Designing a Prototype Intrusion Detection System Based on YOLO V5 at Surabaya Aviation Polytechnic
Keywords:
YOLO V5, Python, intrusion detection, prototype approach, ESP32, campus perimeter securityAbstract
Surabaya Aviation Polytechnic requires a more efficient and responsive surveillance system
to maintain campus security, particularly in perimeter areas prone to unauthorized access.

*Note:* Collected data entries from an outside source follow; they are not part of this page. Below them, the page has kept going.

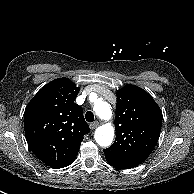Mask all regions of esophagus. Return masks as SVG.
Returning a JSON list of instances; mask_svg holds the SVG:
<instances>
[{
  "label": "esophagus",
  "instance_id": "34e87169",
  "mask_svg": "<svg viewBox=\"0 0 194 194\" xmlns=\"http://www.w3.org/2000/svg\"><path fill=\"white\" fill-rule=\"evenodd\" d=\"M98 126H99V122H98V121H95V122H93V123L90 124V129H91V130H94V129H96Z\"/></svg>",
  "mask_w": 194,
  "mask_h": 194
}]
</instances>
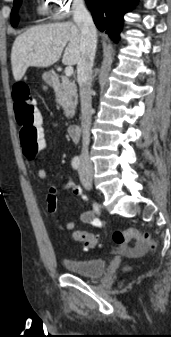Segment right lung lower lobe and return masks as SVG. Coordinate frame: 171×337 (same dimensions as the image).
<instances>
[{
	"mask_svg": "<svg viewBox=\"0 0 171 337\" xmlns=\"http://www.w3.org/2000/svg\"><path fill=\"white\" fill-rule=\"evenodd\" d=\"M94 23L115 42L123 24V15L133 7L134 0H86Z\"/></svg>",
	"mask_w": 171,
	"mask_h": 337,
	"instance_id": "obj_1",
	"label": "right lung lower lobe"
}]
</instances>
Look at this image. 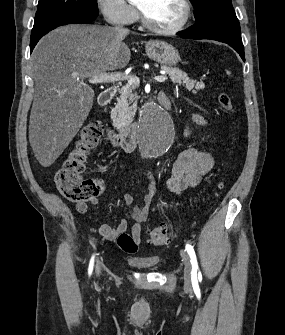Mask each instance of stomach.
Masks as SVG:
<instances>
[{
  "label": "stomach",
  "mask_w": 285,
  "mask_h": 335,
  "mask_svg": "<svg viewBox=\"0 0 285 335\" xmlns=\"http://www.w3.org/2000/svg\"><path fill=\"white\" fill-rule=\"evenodd\" d=\"M145 52L148 58L155 60L162 66H167V68H172V66H176L180 62L178 50L171 44H167V42H161V40H150V42H147Z\"/></svg>",
  "instance_id": "0dacf381"
}]
</instances>
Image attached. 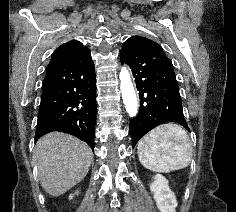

Currently, the surveillance system relies on conventional CCTV cameras that require manual
monitoring by security personnel, resulting in limitations in detecting incidents in real-time. This
research aims to develop a prototype of an automatic intrusion detection system based on cameras
and the YOLOv5 object detection algorithm. The system is designed to directly detect the presence
of humans and non-human objects through video footage from the cameras. Detected objects are
marked using bounding boxes, and the system distinguishes whether the object is human or not. If
the detected object is human, the system activates a buzzer via an ESP32 microcontroller as a
warning notification. This research adopts a prototype approach, including stages of needs
identification, system design, hardware and software development, and functional system testing.
Testing was conducted using a dataset containing 500 human images and 500 non-human images
to train the detection model. The test results show that the system can automatically detect
intrusions, but it still has limitations in terms of accuracy, detection speed, and notification
effectiveness. Therefore, the system still requires further development.